Avant la révolution, les catholiques et les libéraux étaient unis ; la force réelle était du côté des derniers.

Après la révolution, cette union s’était maintenue lorsqu’il s’était agi de formuler la constitution.

Puis était apparu un parti libéral sans consistance et sans formule : le pays n’en avait pas voulu.

Ensuite un parti libéral sérieux, progressif, s’était présenté, et le pays l’avait soutenu. Pas un des hommes de ce parti n’a été abandonné des électeurs depuis 1830.

En 1840, le parti catholique tomba, et les libéraux arrivèrent avec l’assentiment du pays. Une intrigue les renversa. Alors les mixtes se montrèrent. Au premier choc, le corps électoral les décima ; au second, il les abattit complètement.

Enfin, une résurrection de l’Union fut tentée par M. Van de Weyer. Sa probité l’essaya, mais sa probité aussi l’abandonna. Cette tentative échoua à son tour.
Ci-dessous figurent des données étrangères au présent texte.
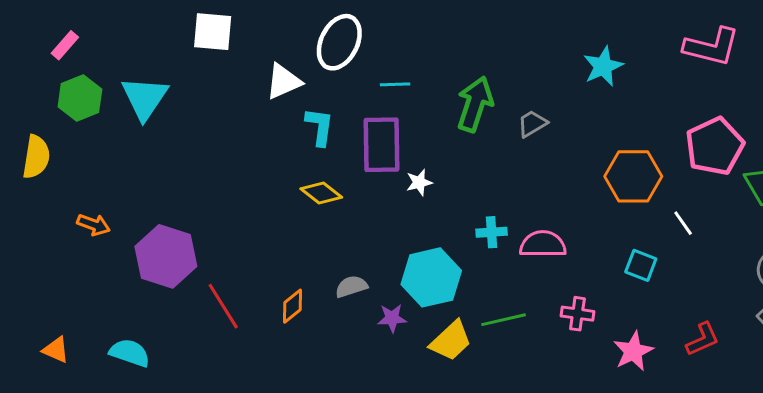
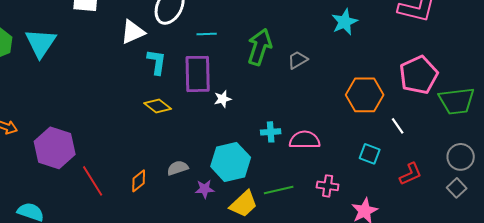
red L-shape: (703, 339) -> (411, 174), moved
On voyait donc clairement que la nation était mise en demeure par le ministère de Theux de se prononcer définitivement sur les prétentions catholiques. Dès son avènement, le cabinet ne put arracher un vote de confiance que par 50 voix contre 40. Quarante voix ! jamais l’opinion libérale n’en avait réuni autant contre un ministère quelconque. Il fallait donc déplacer dix voix seulement ; l’agitation pacifique devait amener infailliblement ce résultat. Aussi le peuple belge, qui, à côté de sa devise : l’union fait la force, semble appelé encore à proclamer cette autre vérité, que le progrès, c’est la patience, le peuple belge se résigna-t-il pour une année encore. Il avait foi dans les élections prochaines : il savait qu’elles renverseraient à tout jamais le parti théocratique.
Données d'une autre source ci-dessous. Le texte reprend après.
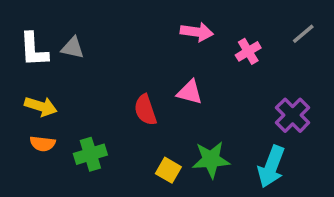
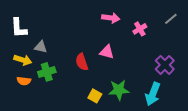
gray triangle: (73, 48) -> (41, 47), moved
green cross: (90, 154) -> (47, 72), moved

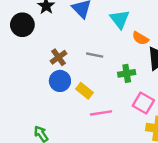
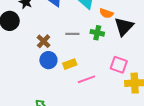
green cross: (127, 73) -> (97, 33), moved, turned 32
yellow rectangle: (85, 91) -> (70, 64), turned -48

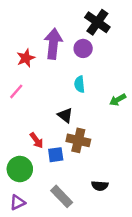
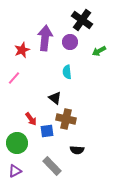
green arrow: (118, 100) -> (99, 51), moved
black semicircle: (100, 186) -> (77, 150), moved

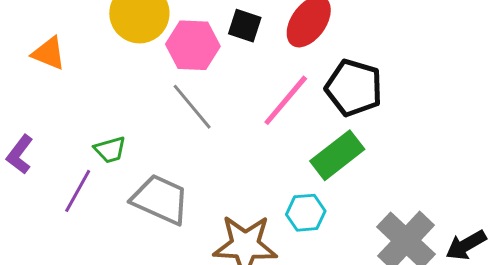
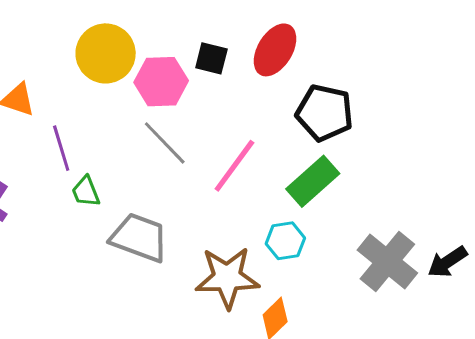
pink line: (286, 100) -> (234, 166), moved
green trapezoid: (110, 150) -> (86, 192), turned 88
purple line: (78, 191) -> (61, 148), moved, turned -42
C’est ce qui arriva en effet. En 1847, une année après l’entrée de M. de Theux aux affaires, la majorité appartenait enfin aux libéraux. De ce jour, le programme libéral fut implanté au pouvoir, de ce jour aussi datent toutes les réformes politiques qui, réalisées en peu de temps, ont sauvé le pays. C’est l’action libre et franche de nos institutions qui nous a valu d’échapper au contre-coup de la révolution de février et de ne pas voir éclater sur nos têtes les orages qui allaient réveiller en sursaut les deux Allemagnes. Il y eut aussi parmi nous sans doute quelques rares élémens d’agitation et de désordre ; mais la nation tout entière les a refoulés et réduits à l’impuissance. Cette partie de notre histoire, non moins instructive que l’autre, sera l’objet d’une lettre prochaine.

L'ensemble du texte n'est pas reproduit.